One lesson from Chiang’s rule is that threats from abroad can stoke authoritarianism at home. And for almost a century, even as power transferred from Chiang’s Nationalists to Mao Zedong’s Communists, fear of “enemy” infiltration—the seedbed for fascism—lingered in China’s national psyche. “Who are our enemies? Who are our friends?” Mao asked in the very first line of his Selected Works. Later, from 1989 to 1991, 500 articles in the People’s Daily, the state-controlled paper, contained the phrase “hostile forces.” The perceived threat of invasion, or at minimum suspicion of outsiders, continues to inform contemporary politics. Such anxiety lends credence to the anti-liberal theories of Carl Schmitt, who once proclaimed that all “political actions and motives can be reduced [to that distinction] between friends and enemies.”

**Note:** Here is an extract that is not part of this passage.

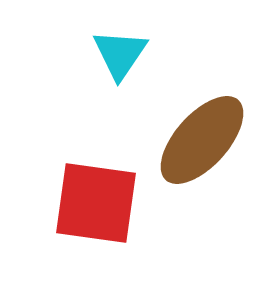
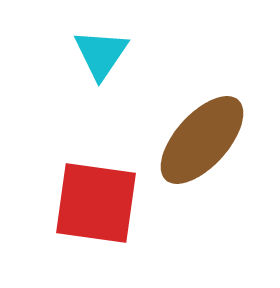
cyan triangle: moved 19 px left
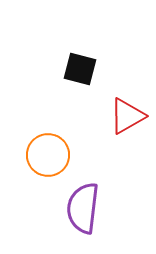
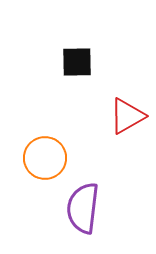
black square: moved 3 px left, 7 px up; rotated 16 degrees counterclockwise
orange circle: moved 3 px left, 3 px down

The pandemic has further ensconced statists’ views. That China has gotten rid of the virus, which President Donald Trump called “the invisible enemy,” while the United States remains hobbled by it, is portrayed among Chinese statists as a triumph for the Schmittian worldview.
“Since Xi Jinping became China’s top leader,” Flora Sapio, a sinologist at the University of Naples, wrote, “Carl Schmitt’s philosophy has found even wider applications in China, in both ‘Party theory’ and academic life.” This shift is significant: It marks a move from what had been an illiberal government in Beijing—one that flouts liberal norms as a matter of convenience—to an anti-liberal government—one that repudiates liberal norms as a matter of principle.